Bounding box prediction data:

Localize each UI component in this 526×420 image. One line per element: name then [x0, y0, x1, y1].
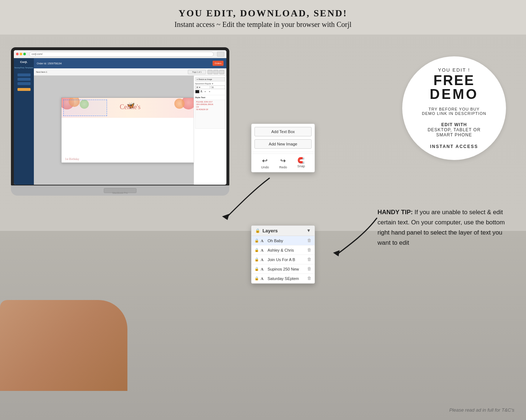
- secondary-toolbar: Next Item 1 Page 1 of 1: [34, 68, 226, 76]
- layer-item[interactable]: 🔒 A Saturday SEptem 🗑: [252, 274, 315, 283]
- demo-link-desc: DEMO LINK IN DESCRIPTION: [422, 111, 486, 116]
- layer-delete-icon[interactable]: 🗑: [307, 247, 312, 253]
- canvas-area: vital 🦋 Celine's: [34, 76, 226, 185]
- layer-type-icon: A: [261, 276, 266, 281]
- layer-lock-icon: 🔒: [254, 248, 259, 252]
- snap-item[interactable]: 🧲 Snap: [297, 157, 305, 169]
- free-demo-circle: YOU EDIT ! FREE DEMO TRY BEFORE YOU BUY …: [402, 56, 506, 160]
- editor-toolbar: Order Id: 1509758194 Orders: [34, 58, 226, 68]
- layer-delete-icon[interactable]: 🗑: [307, 238, 312, 243]
- layer-name: Supinos 250 New: [268, 267, 305, 271]
- layers-list: 🔒 A Oh Baby 🗑 🔒 A Ashley & Chris 🗑 🔒 A J…: [252, 236, 315, 283]
- layer-name: Join Us For A B: [268, 257, 305, 262]
- demo-instant-access: INSTANT ACCESS: [430, 144, 478, 149]
- arrow-to-laptop: [211, 175, 277, 222]
- laptop-screen-frame: corjl.com/ Corjl. NoorayParty Templates: [11, 47, 229, 185]
- undo-label: Undo: [261, 165, 269, 169]
- layer-name: Saturday SEptem: [268, 276, 305, 281]
- header-title: YOU EDIT, DOWNLOAD, SEND!: [7, 8, 519, 19]
- corjl-brand: NoorayParty Templates: [15, 67, 33, 69]
- demo-edit-with-label: EDIT WITH: [441, 122, 467, 127]
- layer-lock-icon: 🔒: [254, 239, 259, 243]
- laptop-screen: corjl.com/ Corjl. NoorayParty Templates: [14, 50, 226, 185]
- panel-icon-row: ↩ Undo ↪ Redo 🧲 Snap: [252, 153, 315, 172]
- svg-marker-1: [333, 250, 340, 256]
- add-new-image-button[interactable]: Add New Image: [254, 139, 312, 149]
- redo-icon: ↪: [280, 157, 286, 165]
- corjl-edit-panel: Add Text Box Add New Image ↩ Undo ↪ Redo…: [251, 124, 315, 172]
- header-subtitle: Instant access ~ Edit the template in yo…: [7, 20, 519, 29]
- layer-lock-icon: 🔒: [254, 267, 259, 271]
- demo-smartphone-label: SMART PHONE: [436, 132, 472, 137]
- browser-chrome: corjl.com/: [14, 50, 226, 58]
- corjl-left-sidebar: Corjl. NoorayParty Templates: [14, 58, 34, 185]
- layer-lock-icon: 🔒: [254, 257, 259, 261]
- browser-url[interactable]: corjl.com/: [29, 52, 214, 57]
- handy-tip-text: HANDY TIP: If you are unable to select &…: [377, 207, 516, 248]
- layer-type-icon: A: [261, 257, 266, 262]
- redo-label: Redo: [279, 165, 287, 169]
- corjl-logo: Corjl.: [20, 60, 27, 64]
- add-text-box-button[interactable]: Add Text Box: [254, 127, 312, 136]
- layer-item[interactable]: 🔒 A Ashley & Chris 🗑: [252, 245, 315, 255]
- arrow-to-layers: [326, 215, 384, 258]
- demo-you-edit-label: YOU EDIT !: [438, 67, 470, 73]
- layer-delete-icon[interactable]: 🗑: [307, 257, 312, 262]
- layer-type-icon: A: [261, 239, 266, 243]
- footer-note: Please read ad in full for T&C's: [449, 407, 514, 413]
- handy-tip-label: HANDY TIP:: [377, 209, 413, 216]
- demo-free-label: FREE: [434, 73, 475, 87]
- person-hand: [0, 300, 127, 391]
- demo-try-before: TRY BEFORE YOU BUY: [428, 107, 479, 111]
- layer-name: Oh Baby: [268, 239, 305, 243]
- demo-demo-label: DEMO: [430, 87, 479, 101]
- redo-item[interactable]: ↪ Redo: [279, 157, 287, 169]
- layer-delete-icon[interactable]: 🗑: [307, 276, 312, 281]
- undo-icon: ↩: [262, 157, 268, 165]
- browser-maximize-dot: [23, 53, 26, 55]
- laptop-container: corjl.com/ Corjl. NoorayParty Templates: [11, 47, 229, 196]
- layer-name: Ashley & Chris: [268, 248, 305, 252]
- layers-header[interactable]: 🔒 Layers ▼: [252, 226, 315, 236]
- layers-lock-icon: 🔒: [255, 228, 260, 233]
- snap-icon: 🧲: [297, 157, 305, 164]
- svg-marker-0: [222, 214, 229, 220]
- layers-chevron-icon: ▼: [306, 228, 311, 233]
- layer-lock-icon: 🔒: [254, 276, 259, 280]
- layers-title: Layers: [262, 228, 278, 233]
- layer-type-icon: A: [261, 267, 266, 271]
- snap-label: Snap: [297, 164, 305, 168]
- browser-minimize-dot: [20, 53, 22, 55]
- browser-close-dot: [16, 53, 19, 55]
- handy-tip-container: HANDY TIP: If you are unable to select &…: [377, 207, 516, 248]
- layer-delete-icon[interactable]: 🗑: [307, 266, 312, 272]
- layers-panel: 🔒 Layers ▼ 🔒 A Oh Baby 🗑 🔒 A Ashley & Ch…: [251, 225, 315, 284]
- layer-item[interactable]: 🔒 A Join Us For A B 🗑: [252, 255, 315, 264]
- layer-item[interactable]: 🔒 A Oh Baby 🗑: [252, 236, 315, 245]
- layer-item[interactable]: 🔒 A Supinos 250 New 🗑: [252, 264, 315, 274]
- demo-devices-label: DESKTOP, TABLET OR: [428, 127, 481, 132]
- undo-item[interactable]: ↩ Undo: [261, 157, 269, 169]
- layer-type-icon: A: [261, 248, 266, 252]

(Instructions for the task) If a line in the data holds the string "toolbar", copy that line.

(Solved exercise)
- secondary-toolbar: Next Item 1 Page 1 of 1: [34, 68, 226, 76]
- editor-toolbar: Order Id: 1509758194 Orders: [34, 58, 226, 68]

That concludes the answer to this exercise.